[Document layout detection data]
+ + + + +

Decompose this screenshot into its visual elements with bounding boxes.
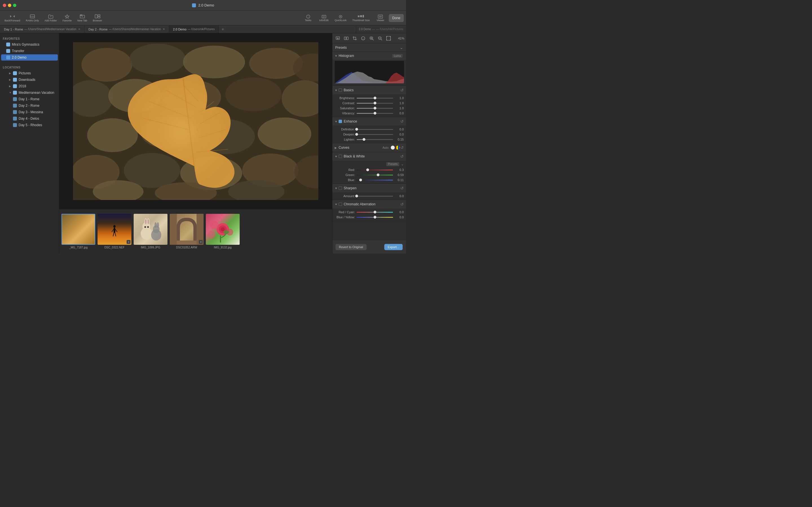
chromatic-header[interactable]: ▼ Chromatic Aberration ↺ [333, 200, 406, 209]
thumbnail-image [61, 214, 95, 245]
bw-presets-dropdown[interactable]: Presets [386, 162, 399, 166]
main-image-view[interactable] [59, 33, 332, 209]
sidebar-item-transfer[interactable]: Transfer [1, 48, 58, 54]
lighten-slider[interactable] [357, 139, 393, 140]
raw-badge: ✦ [126, 240, 131, 244]
fullscreen-button[interactable] [13, 4, 16, 7]
black-white-reset-icon[interactable]: ↺ [400, 154, 404, 159]
chevron-right-icon: ▶ [9, 85, 12, 88]
basics-checkbox[interactable] [339, 89, 342, 92]
black-white-checkbox[interactable] [339, 155, 342, 158]
export-icon-button[interactable] [334, 35, 342, 42]
svg-point-54 [113, 225, 116, 228]
vibrancy-slider[interactable] [357, 113, 393, 114]
thumbnail-size-button[interactable]: Thumbnail Size [350, 13, 372, 23]
red-cyan-slider[interactable] [357, 212, 393, 213]
thumbnail-dsc0322[interactable]: ✦ DSC_0322.NEF [98, 214, 132, 249]
raws-only-button[interactable]: RAW RAWs Only [24, 13, 41, 23]
black-white-header[interactable]: ▼ Black & White ↺ [333, 152, 406, 161]
folder-icon [13, 123, 17, 127]
thumbnail-mg7187[interactable]: _MG_7187.jpg [61, 214, 95, 249]
thumbnail-img1099[interactable]: IMG_1099.JPG [134, 214, 167, 249]
sidebar-item-day4-delos[interactable]: Day 4 - Delos [1, 115, 58, 122]
tab-2-0-demo[interactable]: 2.0 Demo — /Users/nik/Pictures [169, 25, 219, 33]
sidebar-item-day5-rhodes[interactable]: Day 5 - Rhodes [1, 122, 58, 128]
new-tab-button[interactable]: + New Tab [75, 13, 89, 23]
revert-button[interactable]: Revert to Original [336, 244, 366, 250]
export-button[interactable]: Export... [384, 244, 403, 250]
sidebar-item-2018[interactable]: ▶ 2018 [1, 83, 58, 89]
curves-reset-icon[interactable]: ↺ [400, 145, 404, 150]
thumbnail-image [170, 214, 204, 245]
definition-slider[interactable] [357, 129, 393, 130]
tab-close-icon[interactable]: ✕ [163, 27, 165, 31]
back-forward-button[interactable]: Back/Forward [2, 13, 22, 23]
sidebar-item-day2-rome[interactable]: Day 2 - Rome [1, 103, 58, 109]
enhance-header[interactable]: ▼ Enhance ↺ [333, 117, 406, 126]
minimize-button[interactable] [8, 4, 11, 7]
enhance-checkbox[interactable] [339, 120, 342, 123]
chromatic-reset-icon[interactable]: ↺ [400, 202, 404, 207]
enhance-reset-icon[interactable]: ↺ [400, 119, 404, 124]
thumbnail-dsc01052[interactable]: ✦ DSC01052.ARW [170, 214, 204, 249]
saturation-slider[interactable] [357, 108, 393, 109]
chromatic-checkbox[interactable] [339, 203, 342, 206]
panel-footer: Revert to Original Export... [332, 240, 406, 253]
svg-point-64 [145, 219, 147, 224]
zoom-out-button[interactable] [376, 35, 384, 42]
sidebar-item-day1-rome[interactable]: Day 1 - Rome [1, 96, 58, 102]
contrast-slider[interactable] [357, 103, 393, 104]
curves-color-icon[interactable] [396, 146, 400, 150]
main-layout: FAVORITES Mira's Gymnastics Transfer 2.0… [0, 33, 406, 253]
sidebar-item-downloads[interactable]: ▶ Downloads [1, 76, 58, 83]
zoom-in-button[interactable] [368, 35, 375, 42]
new-tab-icon[interactable]: + [219, 25, 227, 33]
done-button[interactable]: Done [389, 14, 404, 22]
browser-button[interactable]: Browser [91, 13, 104, 23]
sharpen-header[interactable]: ▼ Sharpen ↺ [333, 184, 406, 192]
svg-text:i: i [308, 15, 308, 18]
sharpen-amount-slider[interactable] [357, 196, 393, 196]
svg-rect-21 [379, 16, 382, 17]
info-edit-button[interactable]: Info/Edit [317, 13, 331, 23]
add-folder-button[interactable]: + Add Folder [42, 13, 59, 23]
deepen-slider[interactable] [357, 134, 393, 135]
histogram-mode-dropdown[interactable]: Luma [392, 54, 403, 58]
bw-red-slider[interactable] [357, 170, 393, 170]
tab-close-icon[interactable]: ✕ [78, 27, 80, 31]
brightness-slider[interactable] [357, 98, 393, 99]
tab-day1-rome[interactable]: Day 1 - Rome — /Users/Shared/Mediterrane… [0, 25, 85, 33]
tasks-button[interactable]: i Tasks [301, 13, 315, 23]
basics-header[interactable]: ▼ Basics ↺ [333, 86, 406, 94]
basics-reset-icon[interactable]: ↺ [400, 88, 404, 93]
folder-icon [6, 49, 10, 53]
sidebar-item-day3-messina[interactable]: Day 3 - Messina [1, 109, 58, 115]
sidebar-item-2-0-demo[interactable]: 2.0 Demo [1, 54, 58, 61]
sidebar-item-mediterranean[interactable]: ▼ Mediterranean Vacation [1, 90, 58, 96]
bw-blue-slider[interactable] [357, 180, 393, 180]
compare-icon-button[interactable] [343, 35, 350, 42]
blue-yellow-slider[interactable] [357, 217, 393, 218]
presets-bar[interactable]: Presets ⌄ [333, 43, 406, 52]
favorite-button[interactable]: Favorite [60, 13, 74, 23]
histogram-chevron-icon: ▼ [335, 54, 338, 57]
histogram-header[interactable]: ▼ Histogram Luma [333, 52, 406, 60]
quicklook-button[interactable]: QuickLook [333, 13, 349, 23]
curves-header[interactable]: ▶ Curves Auto: ↺ [333, 144, 406, 152]
svg-point-33 [87, 118, 138, 152]
bw-green-slider[interactable] [357, 175, 393, 175]
viewer-button[interactable]: Viewer [373, 13, 388, 23]
tab-day2-rome[interactable]: Day 2 - Rome — /Users/Shared/Mediterrane… [85, 25, 169, 33]
thumbnail-img9132[interactable]: IMG_9132.jpg [206, 214, 240, 249]
sidebar-item-pictures[interactable]: ▶ Pictures [1, 70, 58, 76]
folder-icon [13, 84, 17, 88]
info-icon-button[interactable]: i [359, 35, 367, 42]
close-button[interactable] [3, 4, 6, 7]
sharpen-checkbox[interactable] [339, 186, 342, 190]
sharpen-reset-icon[interactable]: ↺ [400, 186, 404, 190]
fit-icon-button[interactable] [385, 35, 392, 42]
svg-point-70 [154, 222, 157, 228]
curves-white-point-icon[interactable] [391, 146, 395, 150]
sidebar-item-miras-gymnastics[interactable]: Mira's Gymnastics [1, 41, 58, 48]
crop-icon-button[interactable] [351, 35, 358, 42]
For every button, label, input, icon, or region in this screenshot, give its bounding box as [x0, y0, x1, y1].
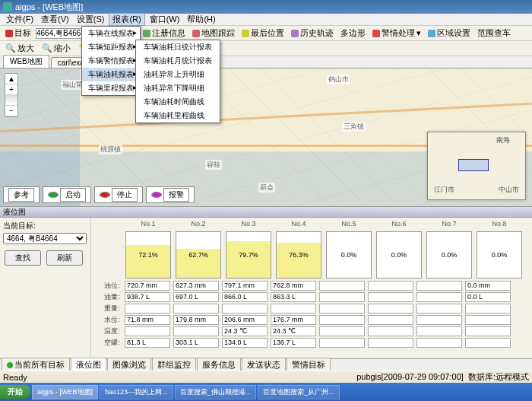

+ + + + +

• [TASK GOAL]: Although the records contain pictures, the copy should hold only their text, reproduced exactly.

• [WORKED SOLUTION]:
Decompose this screenshot into its visual elements with bounding boxes.
chromatic-header[interactable]: ▼ Chromatic Aberration ↺ [333, 200, 406, 209]
thumbnail-image [61, 214, 95, 245]
bw-presets-dropdown[interactable]: Presets [386, 162, 399, 166]
main-image-view[interactable] [59, 33, 332, 209]
sidebar-item-transfer[interactable]: Transfer [1, 48, 58, 54]
lighten-slider[interactable] [357, 139, 393, 140]
raw-badge: ✦ [126, 240, 131, 244]
fullscreen-button[interactable] [13, 4, 16, 7]
black-white-reset-icon[interactable]: ↺ [400, 154, 404, 159]
chevron-right-icon: ▶ [9, 85, 12, 88]
basics-checkbox[interactable] [339, 89, 342, 92]
black-white-checkbox[interactable] [339, 155, 342, 158]
export-icon-button[interactable] [334, 35, 342, 42]
svg-point-54 [113, 225, 116, 228]
vibrancy-slider[interactable] [357, 113, 393, 114]
thumbnail-size-button[interactable]: Thumbnail Size [350, 13, 372, 23]
red-cyan-slider[interactable] [357, 212, 393, 213]
thumbnail-dsc0322[interactable]: ✦ DSC_0322.NEF [98, 214, 132, 249]
raws-only-button[interactable]: RAW RAWs Only [24, 13, 41, 23]
black-white-header[interactable]: ▼ Black & White ↺ [333, 152, 406, 161]
folder-icon [13, 123, 17, 127]
thumbnail-mg7187[interactable]: _MG_7187.jpg [61, 214, 95, 249]
thumbnail-img1099[interactable]: IMG_1099.JPG [134, 214, 167, 249]
sidebar-item-day4-delos[interactable]: Day 4 - Delos [1, 115, 58, 122]
tab-2-0-demo[interactable]: 2.0 Demo — /Users/nik/Pictures [169, 25, 219, 33]
sidebar-item-day5-rhodes[interactable]: Day 5 - Rhodes [1, 122, 58, 128]
new-tab-button[interactable]: + New Tab [75, 13, 89, 23]
revert-button[interactable]: Revert to Original [336, 244, 366, 250]
export-button[interactable]: Export... [384, 244, 403, 250]
sidebar-item-2018[interactable]: ▶ 2018 [1, 83, 58, 89]
curves-reset-icon[interactable]: ↺ [400, 145, 404, 150]
thumbnail-image [170, 214, 204, 245]
definition-slider[interactable] [357, 129, 393, 130]
tab-close-icon[interactable]: ✕ [163, 27, 165, 31]
back-forward-button[interactable]: Back/Forward [2, 13, 22, 23]
sidebar-item-day2-rome[interactable]: Day 2 - Rome [1, 103, 58, 109]
enhance-header[interactable]: ▼ Enhance ↺ [333, 117, 406, 126]
minimize-button[interactable] [8, 4, 11, 7]
enhance-checkbox[interactable] [339, 120, 342, 123]
chromatic-reset-icon[interactable]: ↺ [400, 202, 404, 207]
enhance-reset-icon[interactable]: ↺ [400, 119, 404, 124]
thumbnail-dsc01052[interactable]: ✦ DSC01052.ARW [170, 214, 204, 249]
saturation-slider[interactable] [357, 108, 393, 109]
chromatic-checkbox[interactable] [339, 203, 342, 206]
panel-footer: Revert to Original Export... [332, 240, 406, 253]
svg-point-64 [145, 219, 147, 224]
zoom-out-button[interactable] [376, 35, 384, 42]
sidebar-item-day1-rome[interactable]: Day 1 - Rome [1, 96, 58, 102]
contrast-slider[interactable] [357, 103, 393, 104]
curves-color-icon[interactable] [396, 146, 400, 150]
main-layout: FAVORITES Mira's Gymnastics Transfer 2.0… [0, 33, 406, 253]
sidebar-item-downloads[interactable]: ▶ Downloads [1, 76, 58, 83]
zoom-in-button[interactable] [368, 35, 375, 42]
new-tab-icon[interactable]: + [219, 25, 227, 33]
done-button[interactable]: Done [389, 14, 404, 22]
browser-button[interactable]: Browser [91, 13, 104, 23]
sharpen-header[interactable]: ▼ Sharpen ↺ [333, 184, 406, 192]
svg-text:i: i [308, 15, 308, 18]
sharpen-amount-slider[interactable] [357, 196, 393, 196]
svg-rect-21 [379, 16, 382, 17]
info-edit-button[interactable]: Info/Edit [317, 13, 331, 23]
add-folder-button[interactable]: + Add Folder [42, 13, 59, 23]
deepen-slider[interactable] [357, 134, 393, 135]
histogram-mode-dropdown[interactable]: Luma [392, 54, 403, 58]
bw-red-slider[interactable] [357, 170, 393, 170]
tab-close-icon[interactable]: ✕ [78, 27, 80, 31]
brightness-slider[interactable] [357, 98, 393, 99]
tab-day1-rome[interactable]: Day 1 - Rome — /Users/Shared/Mediterrane… [0, 25, 85, 33]
tasks-button[interactable]: i Tasks [301, 13, 315, 23]
basics-header[interactable]: ▼ Basics ↺ [333, 86, 406, 94]
basics-reset-icon[interactable]: ↺ [400, 88, 404, 93]
folder-icon [6, 49, 10, 53]
sidebar-item-day3-messina[interactable]: Day 3 - Messina [1, 109, 58, 115]
sidebar-item-2-0-demo[interactable]: 2.0 Demo [1, 54, 58, 61]
sidebar-item-mediterranean[interactable]: ▼ Mediterranean Vacation [1, 90, 58, 96]
bw-blue-slider[interactable] [357, 180, 393, 180]
compare-icon-button[interactable] [343, 35, 350, 42]
blue-yellow-slider[interactable] [357, 217, 393, 218]
presets-bar[interactable]: Presets ⌄ [333, 43, 406, 52]
favorite-button[interactable]: Favorite [60, 13, 74, 23]
histogram-chevron-icon: ▼ [335, 54, 338, 57]
histogram-header[interactable]: ▼ Histogram Luma [333, 52, 406, 60]
quicklook-button[interactable]: QuickLook [333, 13, 349, 23]
curves-header[interactable]: ▶ Curves Auto: ↺ [333, 144, 406, 152]
svg-point-33 [87, 118, 138, 152]
bw-green-slider[interactable] [357, 175, 393, 175]
viewer-button[interactable]: Viewer [373, 13, 388, 23]
tab-day2-rome[interactable]: Day 2 - Rome — /Users/Shared/Mediterrane… [85, 25, 169, 33]
thumbnail-img9132[interactable]: IMG_9132.jpg [206, 214, 240, 249]
sidebar-item-pictures[interactable]: ▶ Pictures [1, 70, 58, 76]
folder-icon [13, 84, 17, 88]
info-icon-button[interactable]: i [359, 35, 367, 42]
close-button[interactable] [3, 4, 6, 7]
sharpen-checkbox[interactable] [339, 186, 342, 190]
sharpen-reset-icon[interactable]: ↺ [400, 186, 404, 190]
fit-icon-button[interactable] [385, 35, 392, 42]
svg-point-70 [154, 222, 157, 228]
curves-white-point-icon[interactable] [391, 146, 395, 150]
sidebar-item-miras-gymnastics[interactable]: Mira's Gymnastics [1, 41, 58, 48]
crop-icon-button[interactable] [351, 35, 358, 42]
For every button, label, input, icon, or region in this screenshot, give its bounding box as [x0, y0, x1, y1].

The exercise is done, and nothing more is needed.